Page 3 Profile: Ho Van Lang, jungle dweller


Click to follow
The Independent Online

He looks a little confused.

Ho Van Lang isn’t accustomed to the glare of the cameras. Nor is the 41-year-old, dressed in a loincloth fashioned from tree bark, particularly used to crowds of people. For the past four decades, he has been living deep in the Vietnamese jungle with his father, 82-year-old Ho Van Thanh. In the thick, hot forests of Quang Ngai province, they grew corn to supplement a diet of scavenged fruits and animals hunted with arrows.

How did they end up so far from society?

Mr Ho fled his home village in 1971 during the Vietnam War after his wife was killed by a landmine. He took his baby son with him.

How were they discovered?

The Vietnamese media claimed that a party of local people happened upon them, and were startled by their unusual appearance. Authorities were informed, and after a five-hour search on Thursday the pair were discovered living in a tree house five metres up. Inside the makeshift home were the father’s military trousers and a baby’s red coat. Mr Ho was carried out of the forest in a hammock, accompanied by his son.

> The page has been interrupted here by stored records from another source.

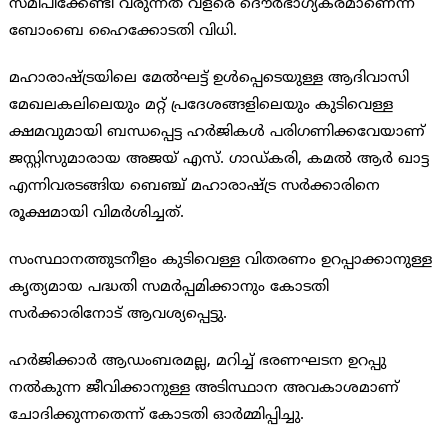
സമീപിക്കേണ്ടി വരുന്നത് വളരെ ദൌര്‍ഭാഗ്യകരമാണെന്ന്
ബോംബെ ഹൈക്കോടതി വിധി.
മഹാരാഷ്ട്രയിലെ മേല്‍ഘട്ട് ഉള്‍പ്പെടെയുള്ള ആദിവാസി
മേഖലകലിലെയും മറ്റ് പ്രദേശങ്ങളിലെയും കുടിവെള്ള
ക്ഷമവുമായി ബന്ധപ്പെട്ട ഹര്‍ജികള്‍ പരിഗണിക്കവേയാണ്
ജസ്റ്റിസുമാരായ അജയ് എസ്. ഗാഡ്കരി, കമല്‍ ആര്‍ ഖാട്ട
എന്നിവരടങ്ങിയ ബെഞ്ച് മഹാരാഷ്ട്ര സര്‍ക്കാരിനെ
രൂക്ഷമായി വിമര്‍ശിച്ചത്.
സംസ്ഥാനത്തുടനീളം കുടിവെള്ള വിതരണം ഉറപ്പാക്കാനുള്ള
കൃത്യമായ പദ്ധതി സമര്‍പ്പമിക്കാനും കോടതി
സര്‍ക്കാരിനോട് ആവശ്യപ്പെട്ടു.
ഹര്‍ജിക്കാര്‍ ആഡംബരമല്ല, മറിച്ച് ഭരണഘടന ഉറപ്പു
നല്‍കുന്ന ജീവിക്കാനുള്ള അടിസ്ഥാന അവകാശമാണ്
ചോദിക്കുന്നതെന്ന് കോടതി ഓര്‍മ്മിപ്പിച്ചു.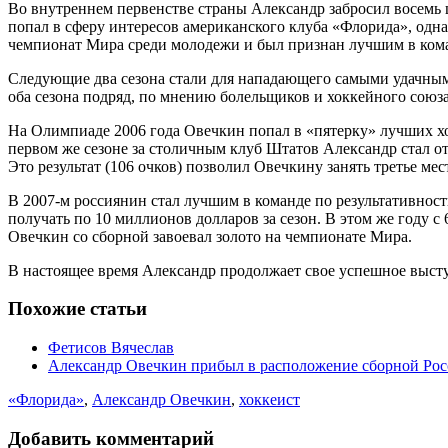
Во внутреннем первенстве страны Александр забросил восемь ш
попал в сферу интересов американского клуба «Флорида», одна
чемпионат Мира среди молодежи и был признан лучшим в ком
Следующие два сезона стали для нападающего самыми удачными
оба сезона подряд, по мнению болельщиков и хоккейного союза
На Олимпиаде 2006 года Овечкин попал в «пятерку» лучших хо
первом же сезоне за столичным клуб Штатов Александр стал от
Это результат (106 очков) позволил Овечкину занять третье ме
В 2007-м россиянин стал лучшим в команде по результативност
получать по 10 миллионов долларов за сезон. В этом же году 
Овечкин со сборной завоевал золото на чемпионате Мира.
В настоящее время Александр продолжает свое успешное выст
Похожие статьи
Фетисов Вячеслав
Александр Овечкин прибыл в расположение сборной Ро
«Флорида»
,
Александр Овечкин
,
хоккеист
Добавить комментарий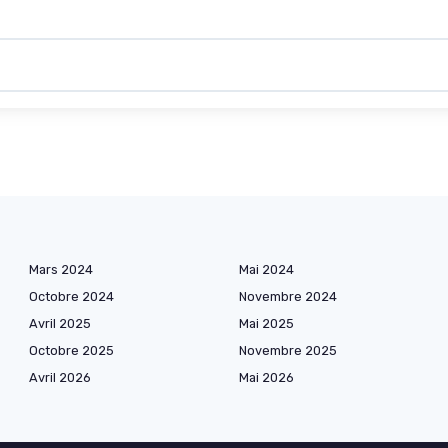
Mars 2024
Mai 2024
Octobre 2024
Novembre 2024
Avril 2025
Mai 2025
Octobre 2025
Novembre 2025
Avril 2026
Mai 2026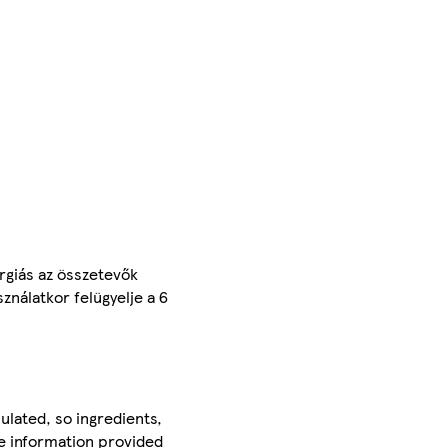
ergiás az összetevők
ználatkor felügyelje a 6
ulated, so ingredients,
he information provided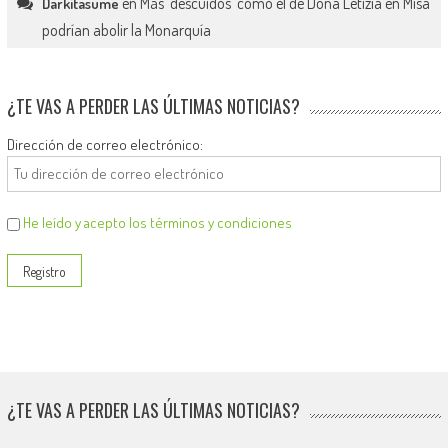
en
Más ‘descuidos’ como el de Doña Letizia en Misa
Darkitasume
podrían abolir la Monarquía
¿TE VAS A PERDER LAS ÚLTIMAS NOTICIAS?
Dirección de correo electrónico:
He leído y acepto los términos y condiciones
¿TE VAS A PERDER LAS ÚLTIMAS NOTICIAS?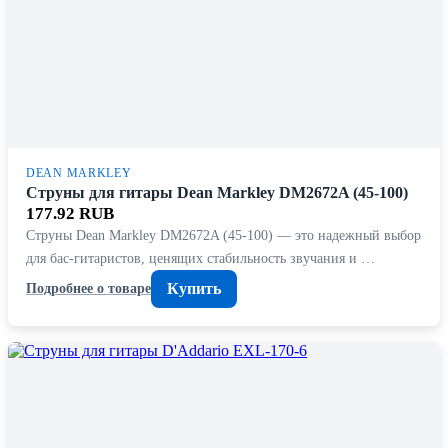
DEAN MARKLEY
Струны для гитары Dean Markley DM2672A (45-100)
177.92 RUB
Струны Dean Markley DM2672A (45-100) — это надежный выбор
для бас-гитаристов, ценящих стабильность звучания и …
Купить
Подробнее о товаре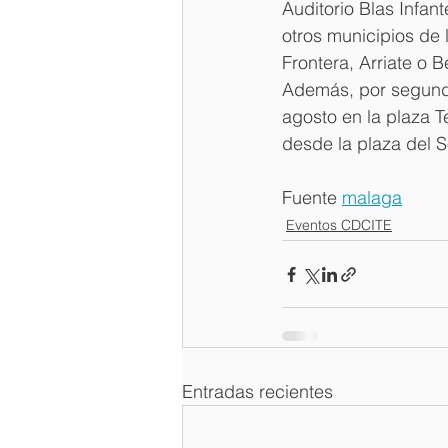
Auditorio Blas Infan
otros municipios de
Frontera, Arriate o 
Además, por segundo
agosto en la plaza T
desde la plaza del S
Fuente 
malaga
Eventos CDCITE
Entradas recientes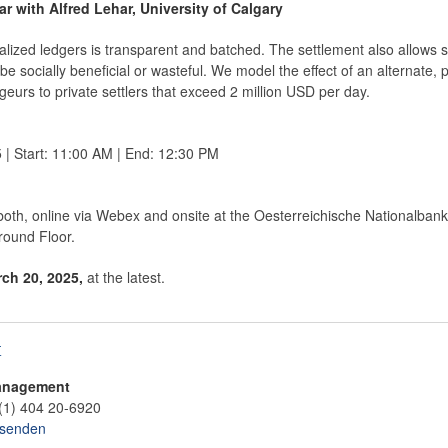
 with Alfred Lehar, University of Calgary
lized ledgers is transparent and batched. The settlement also allows se
be socially beneficial or wasteful. We model the effect of an alternate
eurs to private settlers that exceed 2 million USD per day.
 2025 | Start: 11:00 AM | End: 12:30 PM
both, online via Webex and onsite at the Oesterreichische Nationalban
round Floor.
ch 20, 2025,
at the latest.
t
anagement
(1) 404 20-6920
 senden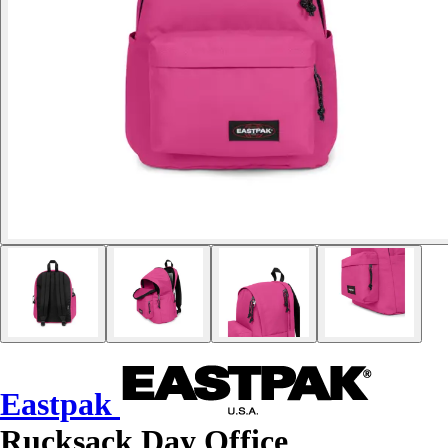
Eastpak
Rucksack Day Office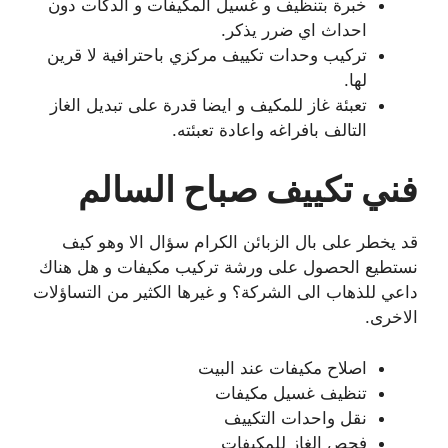
خبرة بتنظيف و غسيل المكيفات و الدكات دون
احداث اي ضرر يذكر.
تركيب وحدات تكييف مركزي باحترافية لا قرين
لها.
تعبئة غاز للمكيف و ايضا قدرة على تبديل الغاز
التالف بافراغه واعادة تعبئته.
فني تكييف صباح السالم
قد يخطر على بال الزبائن الكرام سؤال الا وهو كيف
نستطيع الحصول على ورشة تركيب مكيفات و هل هناك
داعي للذهاب الى الشركة؟ و غيرها الكثير من التساؤلات
الاخرى.
اصلاح مكيفات عند البيت
تنظيف غسيل مكيفات
نقل واحدات التكييف
فحص الغاز للمكيفات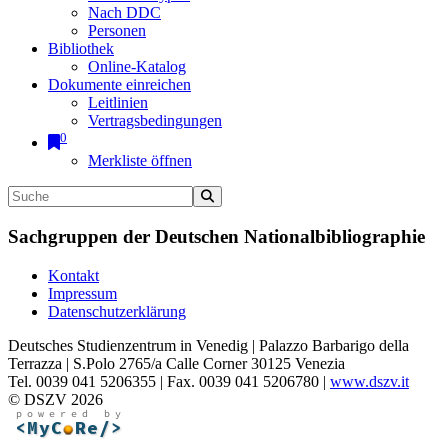
Nach DDC
Personen
Bibliothek
Online-Katalog
Dokumente einreichen
Leitlinien
Vertragsbedingungen
0
Merkliste öffnen
Sachgruppen der Deutschen Nationalbibliographie
Kontakt
Impressum
Datenschutzerklärung
Deutsches Studienzentrum in Venedig | Palazzo Barbarigo della
Terrazza | S.Polo 2765/a Calle Corner 30125 Venezia
Tel. 0039 041 5206355 | Fax. 0039 041 5206780 |
www.dszv.it
© DSZV 2026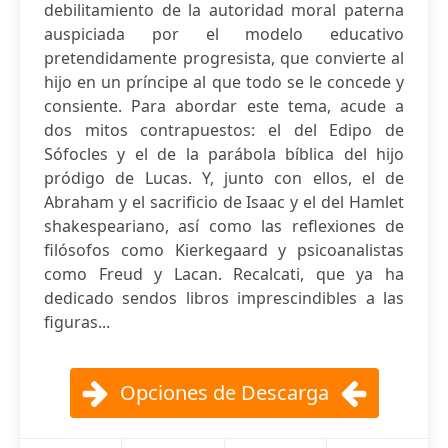
debilitamiento de la autoridad moral paterna
auspiciada por el modelo educativo
pretendidamente progresista, que convierte al
hijo en un príncipe al que todo se le concede y
consiente. Para abordar este tema, acude a
dos mitos contrapuestos: el del Edipo de
Sófocles y el de la parábola bíblica del hijo
pródigo de Lucas. Y, junto con ellos, el de
Abraham y el sacrificio de Isaac y el del Hamlet
shakespeariano, así como las reflexiones de
filósofos como Kierkegaard y psicoanalistas
como Freud y Lacan. Recalcati, que ya ha
dedicado sendos libros imprescindibles a las
figuras...
Opciones de Descarga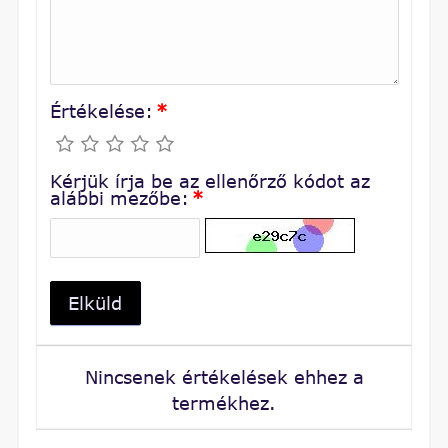
Értékelése:
*
Kérjük írja be az ellenőrző kódot az
alábbi mezőbe:
*
Elküld
Nincsenek értékelések ehhez a
termékhez.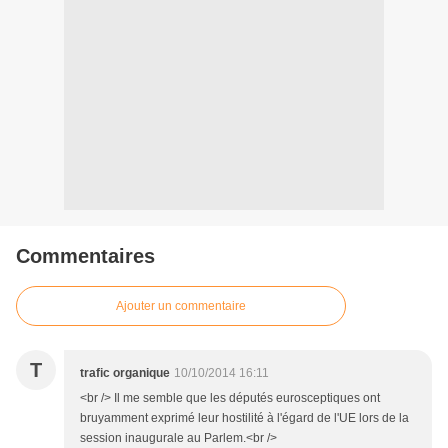
Commentaires
Ajouter un commentaire
T
trafic organique
10/10/2014 16:11
<br /> Il me semble que les députés eurosceptiques ont
bruyamment exprimé leur hostilité à l'égard de l'UE lors de la
session inaugurale au Parlem.<br />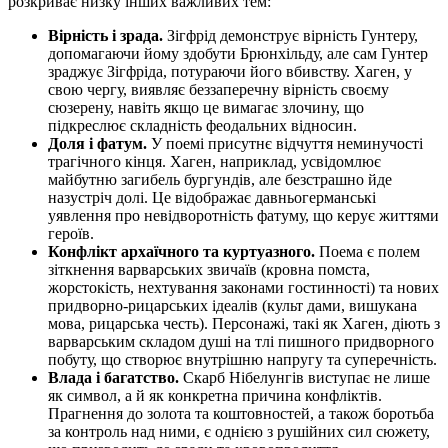
розкриває низку інших важливих тем:
Вірність і зрада.
Зігфрід демонструє вірність Гунтеру,
допомагаючи йому здобути Брюнхільду, але сам Гунтер
зраджує Зігфріда, потураючи його вбивству. Хаген, у
свою чергу, виявляє беззаперечну вірність своєму
сюзерену, навіть якщо це вимагає злочину, що
підкреслює складність феодальних відносин.
Доля і фатум.
У поемі присутнє відчуття неминучості
трагічного кінця. Хаген, наприклад, усвідомлює
майбутню загибель бургундів, але безстрашно йде
назустріч долі. Це відображає давньогерманські
уявлення про невідворотність фатуму, що керує життями
героїв.
Конфлікт архаїчного та куртуазного.
Поема є полем
зіткнення варварських звичаїв (кровна помста,
жорстокість, нехтування законами гостинності) та нових
придворно-рицарських ідеалів (культ дами, вишукана
мова, рицарська честь). Персонажі, такі як Хаген, діють з
варварським складом душі на тлі пишного придворного
побуту, що створює внутрішню напругу та суперечність.
Влада і багатство.
Скарб Нібелунгів виступає не лише
як символ, а й як конкретна причина конфліктів.
Прагнення до золота та коштовностей, а також боротьба
за контроль над ними, є однією з рушійних сил сюжету,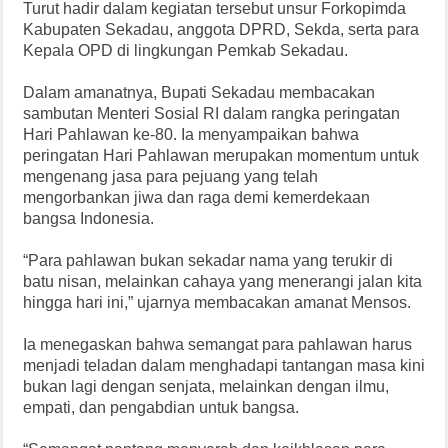
Turut hadir dalam kegiatan tersebut unsur Forkopimda
Kabupaten Sekadau, anggota DPRD, Sekda, serta para
Kepala OPD di lingkungan Pemkab Sekadau.
Dalam amanatnya, Bupati Sekadau membacakan
sambutan Menteri Sosial RI dalam rangka peringatan
Hari Pahlawan ke-80. Ia menyampaikan bahwa
peringatan Hari Pahlawan merupakan momentum untuk
mengenang jasa para pejuang yang telah
mengorbankan jiwa dan raga demi kemerdekaan
bangsa Indonesia.
“Para pahlawan bukan sekadar nama yang terukir di
batu nisan, melainkan cahaya yang menerangi jalan kita
hingga hari ini,” ujarnya membacakan amanat Mensos.
Ia menegaskan bahwa semangat para pahlawan harus
menjadi teladan dalam menghadapi tantangan masa kini
bukan lagi dengan senjata, melainkan dengan ilmu,
empati, dan pengabdian untuk bangsa.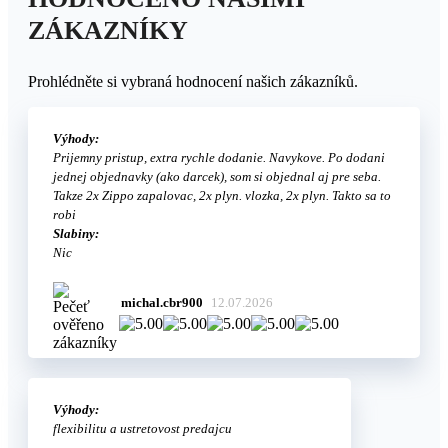
ZÁKAZNÍKY
Prohlédněte si vybraná hodnocení našich zákazníků.
Výhody:
Prijemny pristup, extra rychle dodanie. Navykove. Po dodani
jednej objednavky (ako darcek), som si objednal aj pre seba.
Takze 2x Zippo zapalovac, 2x plyn. vlozka, 2x plyn. Takto sa to
robi
Slabiny:
Nic
michal.cbr900
12.07.2026
Výhody:
flexibilitu a ustretovost predajcu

Was this their first human  contact in 40 years?

Mr Ho’s other son, Ho Van Tri, tracked them down almost two decades after the end of the war  in 1975. He tried to persuade  them to return to modern society, but they preferred to keep their own company.

Now, it seems they have no choice.

They’re being given medical checks and it is hoped they will be reintegrated into society, but it will be a hard road. The elderly man no longer speaks, while his son has command of just a few words in the local Cor dialect.